I couldn’t stand upright on the hull, it was too unsteady, but I got up on my knees and waved my arms and screamed and hollered and the boat seemed to get bigger and come closer. As it did, I could see it was a large boat with more than one sail. It turned out to be, in fact, the most magnificent sailing boat I ever saw, what they call a topsail schoo
ner. She was well over a hundred feet with the hull painted forest green to just above the waterline and red from there below. She had both a cabin and a pilothouse, three masts, mostly gaff-rigged sails, and three square topsails on the forward mast. I kept waving and hollering, even as she closed on me, and I could hear men hollering on deck. They reefed the three mainsails and turned into the wind maybe a hundred yards from me. I untied the rope from my ankle that had kept me tethered to the Kerry McKinney in the storm. I said a quiet good-bye to the boat that now seemed so tiny compared to the behemoth before me and dove into the lake and swam to the ship. The name on her bow was The Great Northern. Crewmen threw lifelines with buoys toward me, but I didn’t even see them until I reached the hull, where they dropped a boarding stairway down along the side. The water was so cold that my head throbbed as I struggled up the stairs. Crewmen in blue uniforms met me on deck, wrapped me in a wool blanket, and trundled me down a companionway to a stateroom.
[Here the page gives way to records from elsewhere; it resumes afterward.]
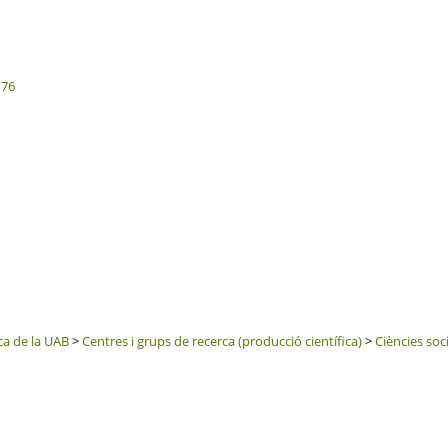
176
ca de la UAB
>
Centres i grups de recerca (producció científica)
>
Ciències soci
They gave me towels and blue coveralls and fresh underwear and left me alone. I dried off and got dressed in their clothes. There was a built-in bunk in the corner and I was just about to go collapse on it when someone knocked on the door. Before I could answer, a crewman in a white tunic came in with a tray that he puts down on the table. He takes these silver half-globe covers off the plates, like I imagine the royalty of old used to be served. The crewman leaves. I shuffle over and sit down. The shivering is coming only in spurts now. There’s a plate with three over-easy eggs, bacon, ham, some really fancy wheat rolls, butter, cherry jam, a bowl of oatmeal, a little pitcher of cream, a little sugar bowl, a big glass of milk. I dig in. I wolf down the oatmeal in about eleven seconds. It’s warm and delicious, and when it’s gone I swish the rest of the cream from the pitcher in the bowl and dump more sugar in it. I demolish the eggs and meat after that, and then I crawl off into the bed. I haven’t slept under sheets in almost two months. The luxury is beyond belief.